In football, hype can build fast, and expectations can crush even faster. This season, several managers hired or promoted with high hopes are finding themselves under pressure, as results and performances fail to match the fanfare. Here are five, and why their projects haven’t quite panned out yet. Arne Slot (Liverpool FC)After winning last season’s …
Five Managers Not Living Up to Expectations

In football, hype can build fast, and expectations can crush even faster. This season, several managers hired or promoted with high hopes are finding themselves under pressure, as results and performances fail to match the fanfare. Here are five, and why their projects haven’t quite panned out yet.
Arne Slot (Liverpool FC)
After winning last season’s Premier League title, Slot entered 2025/26 under a spotlight, backed by heavy summer investment and expectation to dominate again. Instead, Liverpool have collapsed into one of their worst runs in decades, with defensive frailty, tactical confusion and a worrying loss of cohesion. The shift from the frenetic press-and-attack style the club once thrived on to a “controlled” system hasn’t worked; the squad looks hesitant, chances go wasted, and set-pieces exploit Liverpool more than they help. Slot’s own admission that form is “ridiculous” underscores just how far expectations have fallen short.
Rúben Amorim (Manchester United)
Stepping in at one of world football’s biggest clubs is a pressure cooker, and Amorim’s first full seasons have turned into a statistical nightmare. United are flirting with their worst campaign in a generation: a historic low in points, poor home record, defensive woes, and a midfield/attack that struggles to gel. Despite significant squad investment, the promised evolution hasn’t appeared; the rigid 3-4-3 (or similar) system has been criticised for limiting creativity up front while leaving the backline exposed. The Europa League final loss this year felt like the last straw, the kind of failure that leaves fans, board and pundits asking whether enough has changed under his watch.
Ivan Jurić (Atalanta BC)
(I’m including him because you listed him, but I found little in recent mainstream reporting to show he’s under heavy fire as of late 2025; perhaps his struggles are more subtle or outside major headlines.) That said: Atalanta, a club known recently for tactical fluidity and smart exploitation of space, now appears more erratic. When a manager whose reputation is built on disciplined, hard-pressing football can’t keep consistency, the root question becomes whether the squad has outgrown the system, or whether the coach’s touch simply isn’t enough anymore. If Atalanta’s form stays patchy, louder scrutiny could start creeping in.
Xabi Alonso (as manager at whichever top club he currently leads)

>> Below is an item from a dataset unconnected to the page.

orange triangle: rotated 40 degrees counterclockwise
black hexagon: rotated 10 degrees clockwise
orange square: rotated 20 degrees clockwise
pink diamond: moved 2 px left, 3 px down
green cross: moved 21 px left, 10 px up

Alonso’s managerial stock rose on intelligence, pedigree and vision, but star power and reputation don’t guarantee instant impact. When a coach comes in with lofty tactical ideals, but the squad isn’t ready or the chemistry isn’t there, results lag. If his side has struggled this season to merge youthful ambition with discipline, or failed to defend effectively on transitions, the criticism becomes, maybe the hype overstated just how quickly a rebuild could take. Football history is full of brilliant coaches whose first seasons were rough; sometimes the gap between theory and execution is wider than expected. (Note: at the moment Alonso doesn’t seem under the same public pressure as Slot or Amorim, but for a manager of his status, patience from fans and boards may be thinner.)
Thomas Frank (Tottenham Hotspur)
Frank stepped in hoping to steady Tottenham’s ship, but what’s unfolded instead is confusion, inconsistency and fan unrest. Frequent tactical shifts, especially last-minute or mid-game, have unsettled players and supporters alike. Recent defeats, including a home loss to Fulham — plus internal frustration reveal that the squad has not fully bought into his vision, or perhaps the vision isn’t clear enough. With only a few wins in the last dozen matches, this season threatens to become one of underachievement and doubt rather than rebuild and hope.